Ein Autor bei Gigaom argumentiert, dass SoundCloud YouTube wahrscheinlich nur dadurch nachahmen wird, dass sie Geld durch die „urheberrechtlich geschützten“ Inhalte verdienen. Er schreibt, dass „die Labels mit einem YouTube-ähnlichen Ansatz anfangen könnten, jedes Mal, wenn ein Heim-DJ-Mix einen neuen Hörer findet, Geld zu verdienen.“ Sollte SoundCloud tatsächlich diesen Weg gehen, hieße das dann, dass wir vor jedem Remix, Mash-Up, Mix usw. Werbung hören? Ist das nicht besser, als sie gar nicht zu hören? Vielleicht.

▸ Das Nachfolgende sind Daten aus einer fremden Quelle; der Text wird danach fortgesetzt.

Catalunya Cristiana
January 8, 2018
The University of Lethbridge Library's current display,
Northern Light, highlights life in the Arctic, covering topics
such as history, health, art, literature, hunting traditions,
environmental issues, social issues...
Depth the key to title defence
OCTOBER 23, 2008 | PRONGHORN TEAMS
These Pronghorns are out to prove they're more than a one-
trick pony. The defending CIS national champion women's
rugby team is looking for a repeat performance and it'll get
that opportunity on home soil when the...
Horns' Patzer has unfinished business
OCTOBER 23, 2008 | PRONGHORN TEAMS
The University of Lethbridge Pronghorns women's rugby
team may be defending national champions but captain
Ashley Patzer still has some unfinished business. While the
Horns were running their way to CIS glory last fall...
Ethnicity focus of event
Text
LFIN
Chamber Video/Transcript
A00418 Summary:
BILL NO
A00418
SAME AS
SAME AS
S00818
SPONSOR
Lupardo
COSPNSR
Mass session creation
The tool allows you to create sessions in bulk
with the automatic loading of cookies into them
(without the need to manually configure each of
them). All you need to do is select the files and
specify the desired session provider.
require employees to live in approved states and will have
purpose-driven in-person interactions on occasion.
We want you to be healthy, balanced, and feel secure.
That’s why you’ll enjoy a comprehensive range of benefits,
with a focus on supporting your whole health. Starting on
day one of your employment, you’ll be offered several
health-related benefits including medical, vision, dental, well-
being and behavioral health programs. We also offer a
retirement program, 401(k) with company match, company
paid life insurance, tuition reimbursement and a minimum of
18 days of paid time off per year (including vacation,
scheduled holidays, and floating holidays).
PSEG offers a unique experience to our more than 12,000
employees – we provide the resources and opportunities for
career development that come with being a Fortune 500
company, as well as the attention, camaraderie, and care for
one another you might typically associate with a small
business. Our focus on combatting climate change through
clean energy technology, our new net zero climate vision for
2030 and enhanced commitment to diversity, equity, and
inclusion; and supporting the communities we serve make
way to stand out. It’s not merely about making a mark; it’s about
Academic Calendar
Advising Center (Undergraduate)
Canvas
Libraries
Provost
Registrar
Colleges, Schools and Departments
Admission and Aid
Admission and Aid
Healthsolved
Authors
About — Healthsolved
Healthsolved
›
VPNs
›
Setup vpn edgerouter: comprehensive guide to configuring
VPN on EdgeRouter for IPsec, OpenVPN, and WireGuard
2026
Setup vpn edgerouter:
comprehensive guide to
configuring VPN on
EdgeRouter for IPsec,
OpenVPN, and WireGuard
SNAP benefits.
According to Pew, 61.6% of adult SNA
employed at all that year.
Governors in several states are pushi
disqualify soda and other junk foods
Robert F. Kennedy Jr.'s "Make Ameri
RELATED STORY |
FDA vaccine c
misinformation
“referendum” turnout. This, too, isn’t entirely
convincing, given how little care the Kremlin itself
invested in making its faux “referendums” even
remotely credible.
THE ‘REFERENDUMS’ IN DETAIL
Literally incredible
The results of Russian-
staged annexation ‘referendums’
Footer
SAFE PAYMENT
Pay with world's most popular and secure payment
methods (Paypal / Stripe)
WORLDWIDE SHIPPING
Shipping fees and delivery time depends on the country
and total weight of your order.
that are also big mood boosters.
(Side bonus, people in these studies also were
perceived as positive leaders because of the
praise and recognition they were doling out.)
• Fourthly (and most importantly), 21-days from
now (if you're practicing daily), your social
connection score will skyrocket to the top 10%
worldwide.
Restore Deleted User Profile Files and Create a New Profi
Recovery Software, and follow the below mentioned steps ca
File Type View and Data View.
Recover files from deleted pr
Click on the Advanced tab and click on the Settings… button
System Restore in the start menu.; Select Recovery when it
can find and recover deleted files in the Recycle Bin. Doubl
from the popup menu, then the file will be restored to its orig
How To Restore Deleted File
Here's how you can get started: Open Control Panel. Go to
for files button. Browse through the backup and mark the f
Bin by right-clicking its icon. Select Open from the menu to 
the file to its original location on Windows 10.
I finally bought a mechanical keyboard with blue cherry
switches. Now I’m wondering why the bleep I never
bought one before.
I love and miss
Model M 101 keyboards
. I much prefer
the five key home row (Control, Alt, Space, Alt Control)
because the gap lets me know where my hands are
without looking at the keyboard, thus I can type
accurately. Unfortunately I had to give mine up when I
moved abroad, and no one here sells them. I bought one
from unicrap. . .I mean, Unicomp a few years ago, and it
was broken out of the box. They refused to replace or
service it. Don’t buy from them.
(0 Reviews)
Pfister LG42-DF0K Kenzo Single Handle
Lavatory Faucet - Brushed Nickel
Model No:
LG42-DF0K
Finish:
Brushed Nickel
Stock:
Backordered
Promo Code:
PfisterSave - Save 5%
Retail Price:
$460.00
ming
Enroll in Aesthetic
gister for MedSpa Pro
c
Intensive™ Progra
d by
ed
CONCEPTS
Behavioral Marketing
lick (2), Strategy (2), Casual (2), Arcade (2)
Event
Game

Die Sache ist, dass diese Benachrichtigungen, dass Inhalte entfernt wurden, nicht gerade erst aus dem Nichts aufgekommen sind, wie ein Post auf dem Serato-Messageboard von 2011 verrät. Der User, der den Thread gestartet hat, wollte wissen, ob noch jemand anderes über diese Anmerkungen zum Urheberrecht und Entfernung von Musik gestolpert ist und fragte: „Ist SoundCloud nicht hauptsächlich für DJs?“ Die Antworten zeigten, dass selbst eine wachsende Zahl der SoundCloud-Jünger von diesen Angelegenheiten genervt war und zu Konkurrenten übergegangen ist, nämlich MixCloud. Für Remixer bietet außerdem Legitmix ein schlaues Geschäftsmodell, bei dem der gesampelte Künstler UND der Produzent/DJ profitieren. Der Remix wird für 2,29 Dollar verkauft, wovon 1 Dollar 70/30 zwischen dem Remixer und Legitmix geteilt wird, während die verbleibenden 1,29 Dollar den Preis des Originalsongs bei iTunes decken.

Warum ist diese SoundCloud-Sache also so ein großes Ding? Aufgrund der Auswirkungen für so viele Künstler, die im Prinzip geholfen haben, die Seite bzw. das Angebot zu dem zu machen, was es heute ist. Wenn du auch nur eine Sekunde denkst, dass SoundCloud so weit gekommen ist, weil Majorlabels es nutzen, dann täuschst du dich. Natürlich hilft es, dass sie jetzt ihren Vorteil herausziehen, aber was ist mit den Produzenten und DJs, die die aufstrebende Seite mit Bootlegs, Covern und Mash-Ups dominieren?

Und wo soll das alles enden? Wenn Labels wirklich so realitätsfern sind, dass sie darauf bestehen, DJ-Mixes/Podcasts von der Seite zu nehmen, wie ist es dann, wenn der DJ live auflegt und einen Song spielt, für den er oder sie nicht das Urheberrecht hat? Haben wir irgendeine Art Polizei gegen Musikpiraterie zu befürchten, die sich dieser Sache auf den Straßen annimmt? Ich weiß, dass das theoretische und sehr überspitzte Fragen sind, aber so ist dieses gottverdammte Durcheinander eben. Es ist ein glitschiger Abhang, der darauf wartet, noch glitschiger zu werden.

Wenn man sich noch einmal das Adidas-Video ansieht, dann scheinen Alexander Ljung und Eric Wahlforss zwei nette Kerle zu sein, die versuchen, im Internet etwas zu bewirken: „Wir wollten eigentlich einen Ort im Internet erschaffen, der es den Leuten einfach macht, ihre Sounds zu teilen. Wir wollten Klänge im Internet so alltäglich machen wie Bilder, Videos und Text.“

Und jetzt, wo sie das geschafft haben? Wir werden sehen was passiert.